None of what Reza Pahlavi says is true or helps to unite the diverse peoples who inhabit Iran. When Jina Amini died, the revolution for women, life, and freedom began in Kurdistan in her hometown and spread all over Iran. The Islamic Republic of Iran blamed the Kurds, bombed Kurdish opposition parties across the border in the KRG and even came out with statements accusing the Kurds of orchestrating the revolution with the help of Israel. This is because the revolution sparked by the death of a Kurdish girl in a Kurdish town and by a Kurdish slogan started in Kurdistan before spreading to the rest of Iran.
What the people want in Iran is freedom but that means different things to different people. This is a fact that Pahlavi and other Iranian leaders have not thought about or perhaps have chosen to ignore in favor of a more absolutist governing structure that fundamentally changes little for non-Persian nations or the establishment of a working democracy in Iran.

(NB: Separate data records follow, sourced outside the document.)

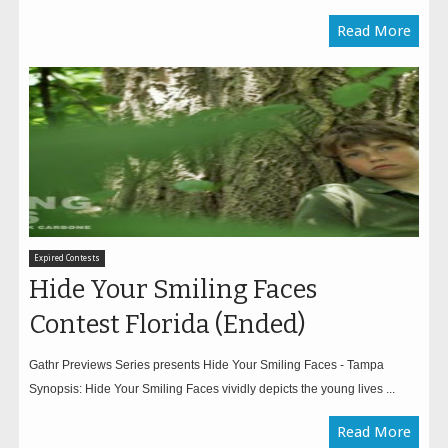
Read More
Expired Contests
Hide Your Smiling Faces
Contest Florida (Ended)
Gathr Previews Series presents Hide Your Smiling Faces - Tampa
Synopsis: Hide Your Smiling Faces vividly depicts the young lives ...
Read More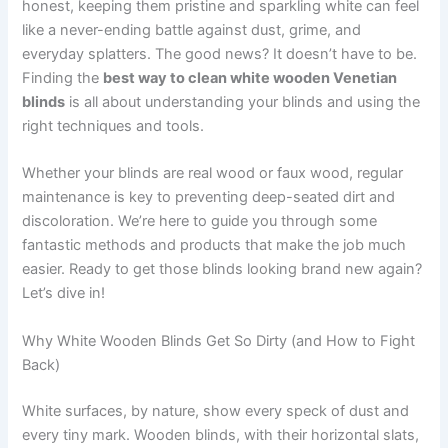
honest, keeping them pristine and sparkling white can feel
like a never-ending battle against dust, grime, and
everyday splatters. The good news? It doesn’t have to be.
Finding the
best way to clean white wooden Venetian
blinds
is all about understanding your blinds and using the
right techniques and tools.
Whether your blinds are real wood or faux wood, regular
maintenance is key to preventing deep-seated dirt and
discoloration. We’re here to guide you through some
fantastic methods and products that make the job much
easier. Ready to get those blinds looking brand new again?
Let’s dive in!
Why White Wooden Blinds Get So Dirty (and How to Fight
Back)
White surfaces, by nature, show every speck of dust and
every tiny mark. Wooden blinds, with their horizontal slats,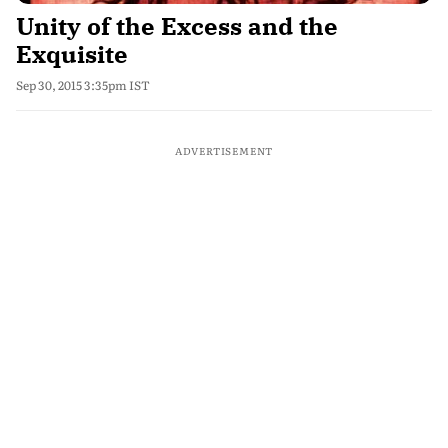
Unity of the Excess and the
Exquisite
Sep 30, 2015 3:35pm IST
ADVERTISEMENT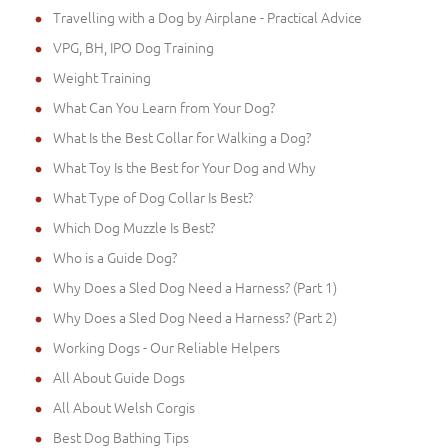
Travelling with a Dog by Airplane - Practical Advice
VPG, BH, IPO Dog Training
Weight Training
What Can You Learn from Your Dog?
What Is the Best Collar for Walking a Dog?
What Toy Is the Best for Your Dog and Why
What Type of Dog Collar Is Best?
Which Dog Muzzle Is Best?
Who is a Guide Dog?
Why Does a Sled Dog Need a Harness? (Part 1)
Why Does a Sled Dog Need a Harness? (Part 2)
Working Dogs - Our Reliable Helpers
All About Guide Dogs
All About Welsh Corgis
Best Dog Bathing Tips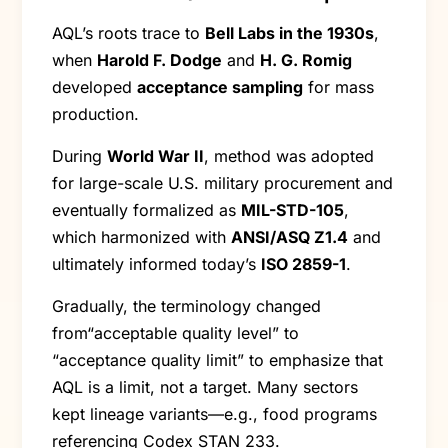
AQL’s roots trace to
Bell Labs in the 1930s
,
when
Harold F. Dodge
and
H. G. Romig
developed
acceptance sampling
for mass
production.
During
World War II
, method was adopted
for large-scale U.S. military procurement and
eventually formalized as
MIL-STD-105
,
which harmonized with
ANSI/ASQ Z1.4
and
ultimately informed today’s
ISO 2859-1
.
Gradually, the terminology changed
from“acceptable quality level” to
“acceptance quality limit” to emphasize that
AQL is a limit, not a target. Many sectors
kept lineage variants—e.g., food programs
referencing Codex STAN 233.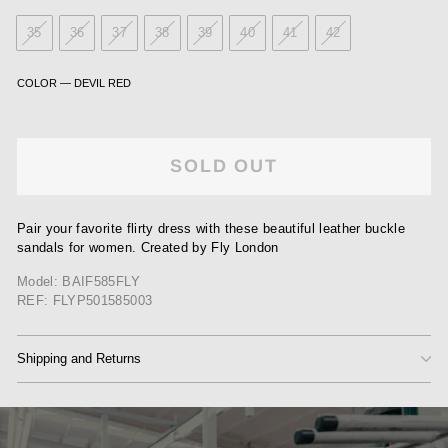
35
36
37
38
39
40
41
42
COLOR
—
DEVIL RED
SOLD OUT
Pair your favorite flirty dress with these beautiful leather buckle
sandals for women. Created by Fly London
Model: BAIF585FLY
REF: FLYP501585003
Shipping and Returns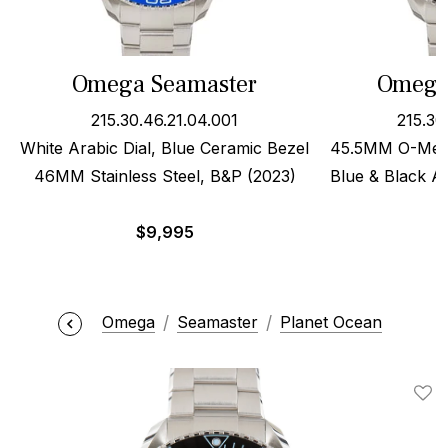
Omega Seamaster
Omega
215.30.46.21.04.001
215.30
White Arabic Dial, Blue Ceramic Bezel
45.5MM O-Mega
46MM Stainless Steel, B&P (2023)
Blue & Black Ar
$
9,995
Omega
Seamaster
Planet Ocean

In the 1940s, Qazi Muhammad, president of the Kurdistan Republic, made efforts to peacefully resolve the Kurdish question through the establishment of pluralistic and democratic Iran. With the help of the Brits and Americans, the last Shah of Iran hanged Qazi for establishing an autonomous Kurdistan government and advocating for democracy in Iran.
In the 1980s, the Kurdish leader Abdul Rehman Qhassemmlou, who once said that “we will not allow anyone to claim that they are more Iranian than us Kurds,” and who made famous the slogan: Democracy for Iran, Autonomy for Kurdistan, was assassinated in Vienna by regime agents while negotiating with the Iranian state.
Similarly, his successor Dr. Sadiq Sharafkandi was assassinated in Mykonos while meeting with Iranian opposition leaders to unify opposition against the Islamic Republic. The Islamic Republic of Iran justifies the murder of the Kurdish leaders with the same argument that Reza Pahlavi makes, that they were separatists or a threat to the territorial integrity of Iran.
In addition, The Congress of Nationalities for a Federal Iran have articulated similar demands. The Congress of Nationalities for a Federal Iran which is an alliance of political parties and advocacy groups campaigning to replace the current Islamist government system in Iran with a secular, democratic, federal government has also rejected these allegations of separatism.
None of these nations demand independence or separation from Iran, yet, monarchists like Pahlavi and the Islamic Republic both continue this rhetoric of separatism and territorial integrity because they do not want to share power and build a tolerant and pluralistic democracy in Iran that recognizes the fundamental rights of all nations in Iran.
It has been 72 years since the establishment of the Iranian nation-state. The Kurds and others continue to struggle for their rights as nations yet Iranian leaders like Reza Pahlavi and the Ayatollahs continue to label them as threats to territorial integrity.
The separatism accusation illustrates that Iranian leaders in the monarchist and Islamist camps continue to hold outdated views about demands for self-determination and democracy that make them unfit to lead Iran.
If Iran fragments into separate states like the former Yugoslavia did in the 1990s, It will not be because the non-Persian nations did not try to resolve their issues peacefully and democratically. It will be because the Iranian state forced upon the various peoples a policy of assimilation and homogenization to erase the identity of marginalized nations in Iran.
The views expressed in this article are the author’s own and do not necessarily reflect Fair Observer’s editorial policy.